WORK REQUIRED: Look through the entries. Copy each line that has the word "Manchester".

-- Opening Marker --

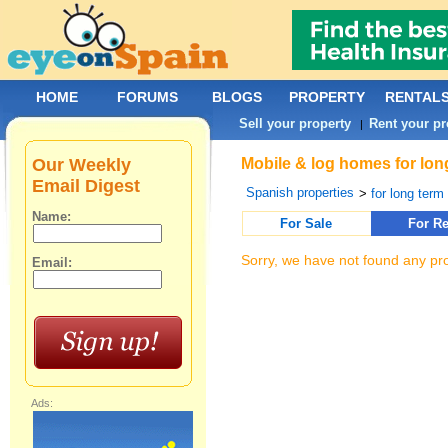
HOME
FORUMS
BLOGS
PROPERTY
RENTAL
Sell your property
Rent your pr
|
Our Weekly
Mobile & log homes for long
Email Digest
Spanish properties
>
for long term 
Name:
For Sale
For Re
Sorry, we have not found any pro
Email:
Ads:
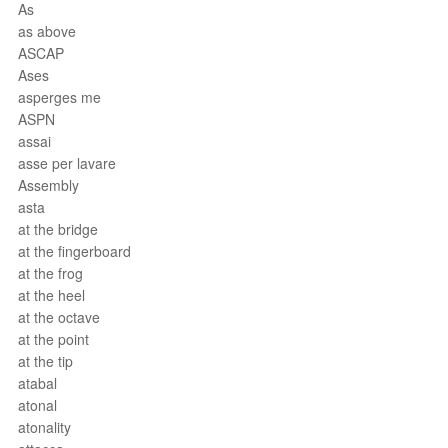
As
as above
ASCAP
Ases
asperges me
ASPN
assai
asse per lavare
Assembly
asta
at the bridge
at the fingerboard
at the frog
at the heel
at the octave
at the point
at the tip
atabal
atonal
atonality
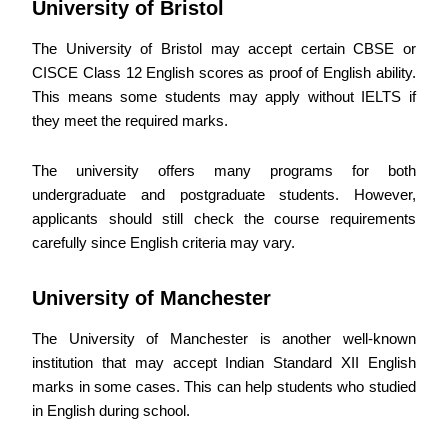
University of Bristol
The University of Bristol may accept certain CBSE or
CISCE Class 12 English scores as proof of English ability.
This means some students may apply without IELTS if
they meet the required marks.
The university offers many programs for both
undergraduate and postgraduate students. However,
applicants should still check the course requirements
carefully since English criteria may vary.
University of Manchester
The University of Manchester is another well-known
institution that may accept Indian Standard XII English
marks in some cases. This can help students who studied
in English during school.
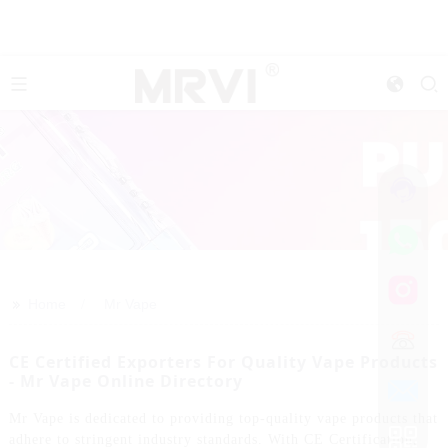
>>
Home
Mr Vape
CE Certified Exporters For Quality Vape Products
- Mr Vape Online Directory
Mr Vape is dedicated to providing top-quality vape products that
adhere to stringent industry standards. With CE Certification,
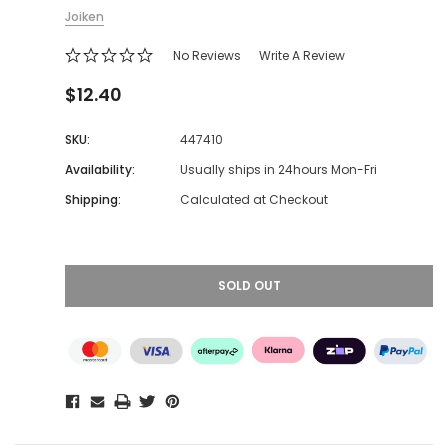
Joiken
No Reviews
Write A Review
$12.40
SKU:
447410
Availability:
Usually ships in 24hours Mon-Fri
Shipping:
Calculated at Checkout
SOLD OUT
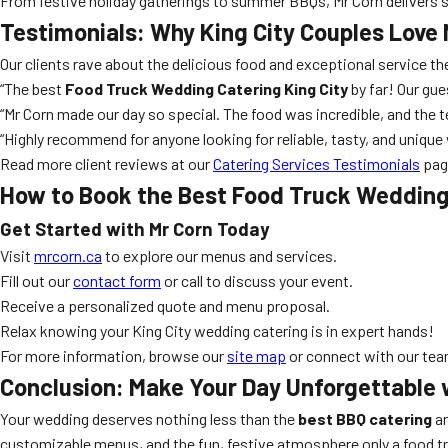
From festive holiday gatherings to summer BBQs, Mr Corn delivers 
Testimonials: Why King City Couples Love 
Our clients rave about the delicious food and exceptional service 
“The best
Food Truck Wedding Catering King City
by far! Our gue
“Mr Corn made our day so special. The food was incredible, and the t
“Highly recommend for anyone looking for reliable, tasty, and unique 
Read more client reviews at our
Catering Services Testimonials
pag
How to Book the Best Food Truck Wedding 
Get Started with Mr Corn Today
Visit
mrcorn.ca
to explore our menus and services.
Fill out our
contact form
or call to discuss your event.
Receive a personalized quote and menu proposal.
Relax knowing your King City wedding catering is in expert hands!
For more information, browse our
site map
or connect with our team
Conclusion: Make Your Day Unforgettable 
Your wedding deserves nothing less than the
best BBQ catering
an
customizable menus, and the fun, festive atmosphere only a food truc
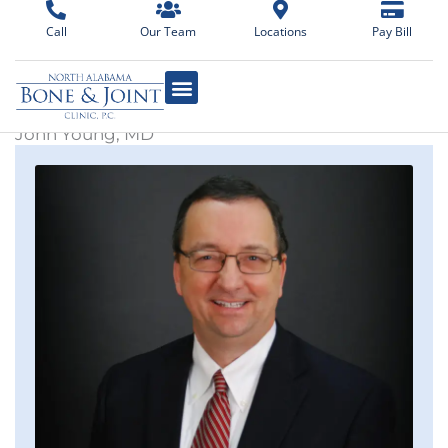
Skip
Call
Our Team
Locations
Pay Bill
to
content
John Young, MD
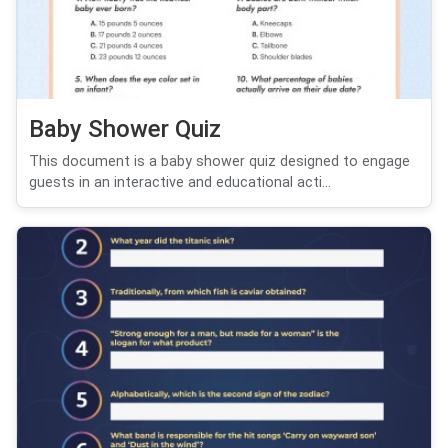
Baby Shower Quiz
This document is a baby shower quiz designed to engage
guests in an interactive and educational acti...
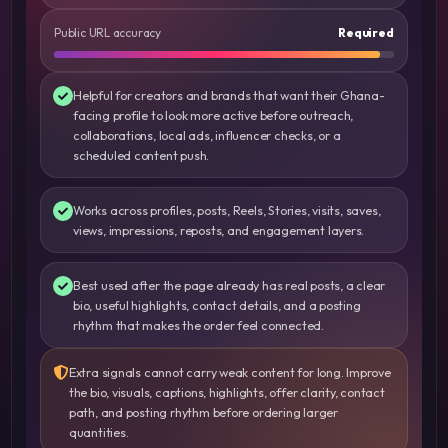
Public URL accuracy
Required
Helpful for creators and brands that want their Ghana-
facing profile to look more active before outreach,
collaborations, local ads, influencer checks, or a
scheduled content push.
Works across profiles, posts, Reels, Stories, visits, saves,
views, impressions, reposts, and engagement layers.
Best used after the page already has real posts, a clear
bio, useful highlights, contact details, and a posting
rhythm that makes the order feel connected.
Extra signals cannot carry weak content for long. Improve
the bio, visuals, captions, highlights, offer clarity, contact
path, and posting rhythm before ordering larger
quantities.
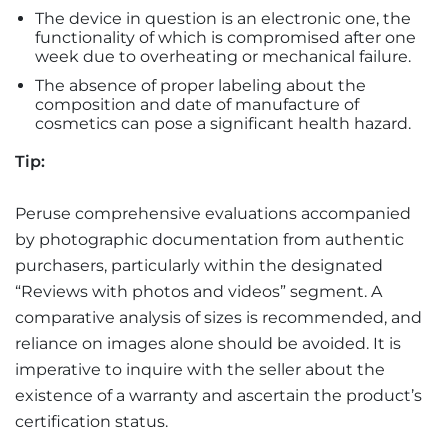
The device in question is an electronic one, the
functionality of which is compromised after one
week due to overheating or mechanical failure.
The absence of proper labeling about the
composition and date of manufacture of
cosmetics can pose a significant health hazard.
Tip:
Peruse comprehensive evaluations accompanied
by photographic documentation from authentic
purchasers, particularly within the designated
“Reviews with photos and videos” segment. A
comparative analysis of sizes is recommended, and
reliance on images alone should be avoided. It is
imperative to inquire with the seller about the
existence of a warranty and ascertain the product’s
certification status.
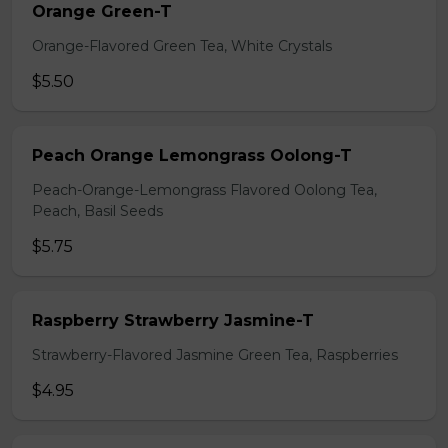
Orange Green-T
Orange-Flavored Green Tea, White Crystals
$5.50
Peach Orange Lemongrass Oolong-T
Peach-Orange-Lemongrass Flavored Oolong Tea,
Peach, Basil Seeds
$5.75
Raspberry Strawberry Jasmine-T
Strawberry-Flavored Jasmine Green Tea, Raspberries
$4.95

-- Closing Marker --

ANSWER SPACE:
University of Manchester
The University of Manchester is another well-known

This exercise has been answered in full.